Wynaendts war den Angaben zufolge von 2008 bis 2020 Chef des niederländischen Versicherungskonzerns Aegon. Der Manager sitze derzeit in mehreren Aufsichts- und Verwaltungsräten, unter anderem bei Citigroup, Uber Technologies und Air France KLM. Bei Citigroup werde er aus dem Verwaltungsrat ausscheiden.

Zudem soll der Aufsichtsrat der Hauptversammlung empfehlen, neben dem Arbeitnehmervertreter Detlef Polaschek einen weiteren stellvertretenden Aufsichtsratsvorsitzenden zu benennen. Für diese Funktion werde das Gremium Norbert Winkeljohann vorschlagen, der seit 2018 Mitglied des Aufsichtsrats der Deutschen Bank ist.

Achleitner hatte sich bemerkenswert lange auf einem der wichtigsten Posten der deutschen Wirtschaft gehalten. Doch nach zehn Jahren als Aufsichtsratschef der Deutschen Bank soll Schluss sein, wie der 65-jährige Österreicher bereits wiederholt bekräftigt hatte.

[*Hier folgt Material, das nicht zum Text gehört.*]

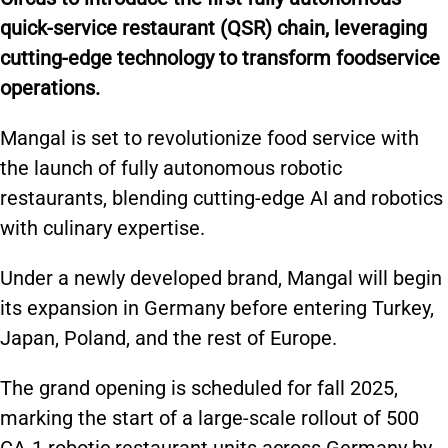
quick-service restaurant (QSR) chain, leveraging
cutting-edge technology to transform
foodservice
operations.
Mangal is set to revolutionize food service
with
the launch of
fully autonomous robotic
restaurants, blending cutting-edge AI and robotics
with culinary expertise.
Under a newly developed brand, Mangal will
begin
its expansion
in Germany before entering Turkey,
Japan, Poland, and the rest of Europe.
The grand opening is scheduled for fall 2025,
marking the start of a large-scale rollout of 500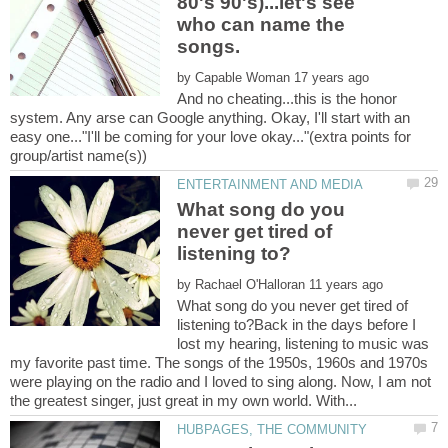
80's 90's)...let's see
who can name the
by
And no cheating...this is the honor
system. Any arse can Google anything. Okay, I'll start with an
easy one..."I'll be coming for your love okay..."(extra points for
What song do you
never get tired of
by
What song do you never get tired of
listening to?Back in the days before I
lost my hearing, listening to music was
my favorite past time. The songs of the 1950s, 1960s and 1970s
were playing on the radio and I loved to sing along. Now, I am not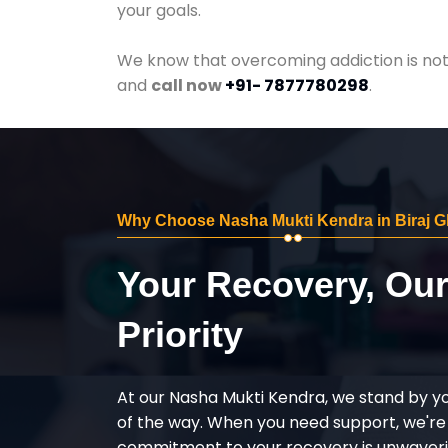
your goals.
We know that overcoming addiction is not 
and
call now
+91- 7877780298
.
Why Choose Nasha Mukti Kendra in Biraj G
Your Recovery, Ou
Priority
At our Nasha Mukti Kendra, we stand by y
of the way. When you need support, we're
commitment to your recovery is unwaverin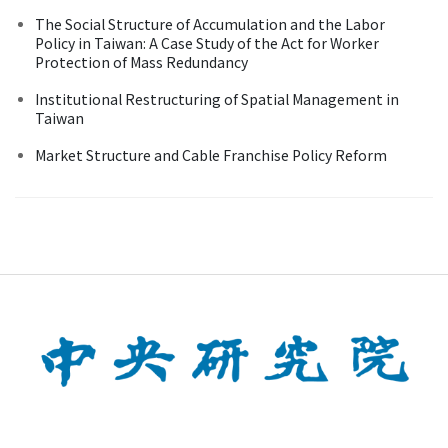
The Social Structure of Accumulation and the Labor
Policy in Taiwan: A Case Study of the Act for Worker
Protection of Mass Redundancy
Institutional Restructuring of Spatial Management in
Taiwan
Market Structure and Cable Franchise Policy Reform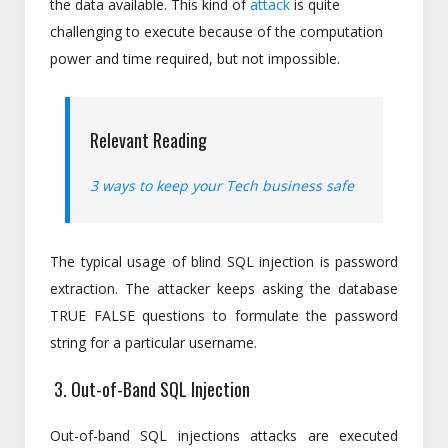
the data available. This kind of
attack
is quite
challenging to execute because of the computation
power and time required, but not impossible.
Relevant Reading
3 ways to keep your Tech business safe
The typical usage of blind SQL injection is password
extraction. The attacker keeps asking the database
TRUE FALSE questions to formulate the password
string for a particular username.
3. Out-of-Band SQL Injection
Out-of-band SQL injections attacks are executed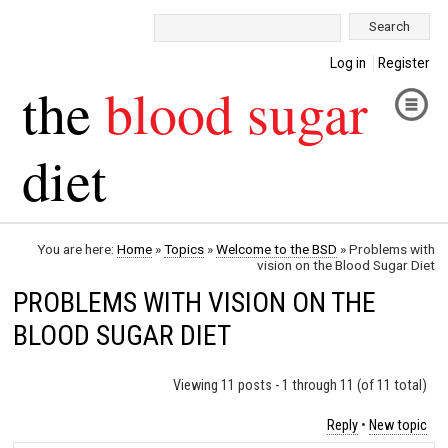
Search:
Log in
Register
the
blood sugar
diet
You are here:
Home
»
Topics
»
Welcome to the BSD
»
Problems with
vision on the Blood Sugar Diet
PROBLEMS WITH VISION ON THE
BLOOD SUGAR DIET
Viewing 11 posts - 1 through 11 (of 11 total)
Reply
•
New topic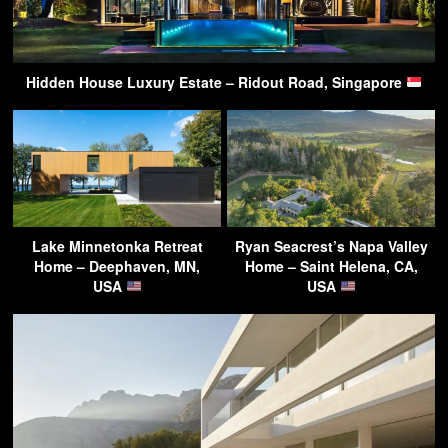
Hidden House Luxury Estate – Ridout Road, Singapore
Lake Minnetonka Retreat
Ryan Seacrest’s Napa Valley
Home – Deephaven, MN,
Home – Saint Helena, CA,
USA
USA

In der Vergangenheit hatte er sich die Frage gefallen lassen müssen, ob das Geldhaus nicht längst besser da stünde, wenn der Aufsichtsrat nicht zu lange an den falschen Managern festgehalten hätte. Bei der Hauptversammlung 2019 hatten Aktionäre die "Abwahl des Systems Achleitner" gefordert.

Chancen für die Achleitner-Nachfolge waren zuvor etwa Deutsche-Börse-Chef Theodor Weimer eingeräumt worden. Auch Ex-Volkswagen-Finanzvorstand Frank Witter galt als möglicher Kandidat für den Aufsichtsratsvorsitz bei dem Frankfurter Dax-Konzern.

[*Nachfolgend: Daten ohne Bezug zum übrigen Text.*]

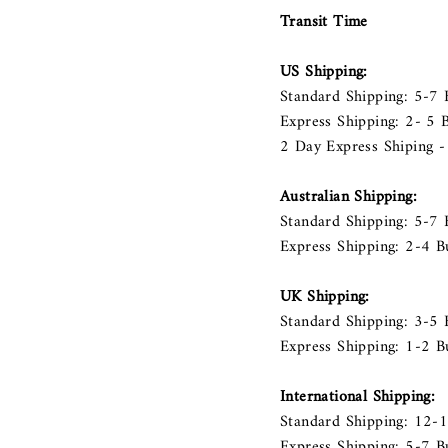
Transit Time
US Shipping:
Standard Shipping: 5-7
Express Shipping: 2- 5
2 Day Express Shiping -
Australian Shipping:
Standard Shipping: 5-7 
Express Shipping: 2-4 B
UK Shipping:
Standard Shipping: 3-5 
Express Shipping: 1-2 B
International Shipping:
Standard Shipping: 12-
Express Shipping: 5-7 B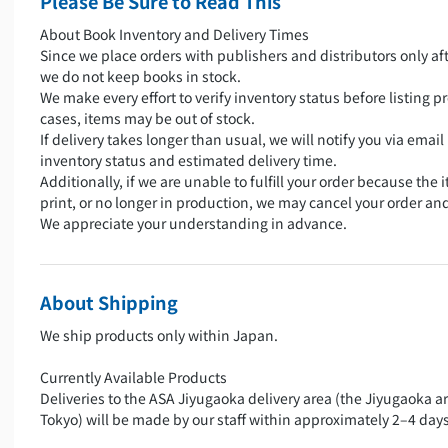
Please Be Sure to Read This
About Book Inventory and Delivery Times
Since we place orders with publishers and distributors only aft
we do not keep books in stock.
We make every effort to verify inventory status before listing pr
cases, items may be out of stock.
If delivery takes longer than usual, we will notify you via emai
inventory status and estimated delivery time.
Additionally, if we are unable to fulfill your order because the i
print, or no longer in production, we may cancel your order an
We appreciate your understanding in advance.
About Shipping
We ship products only within Japan.
Currently Available Products
Deliveries to the ASA Jiyugaoka delivery area (the Jiyugaoka a
Tokyo) will be made by our staff within approximately 2–4 days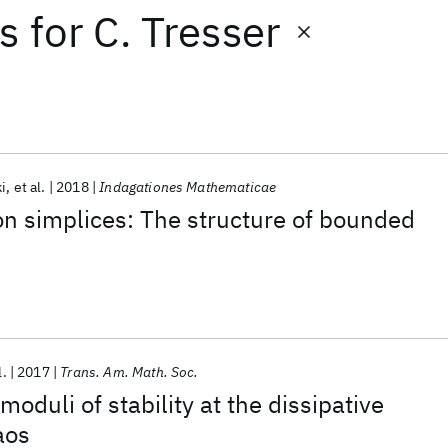
ts
for
C. Tresser
i
et al.
2018
Indagationes Mathematicae
 on simplices: The structure of bounded
l.
2017
Trans. Am. Math. Soc.
moduli of stability at the dissipative
aos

Der Zeitpunkt für Achleitners Abtritt scheint günstig. Die Deutsche Bank schreibt wieder schwarze Zahlen und trotz gestiegener Kosten für den Konzernumbau hat sie im dritten Quartal etwas mehr verdient als ein Jahr zuvor. Doch längst nicht alles läuft komplett rund. Das Investmentbanking ist nach wie vor der Gewinnbringer, obwohl der Vorstand antrat, die Abhängigkeit vom schwankungsanfälligen Kapitalmarktgeschäft zu verringern. Der Kampf gegen Geldwäsche bleibt ein Dauerbrenner und die Finanzaufsicht Bafin mahnte mehr Anstrengungen der Bank an.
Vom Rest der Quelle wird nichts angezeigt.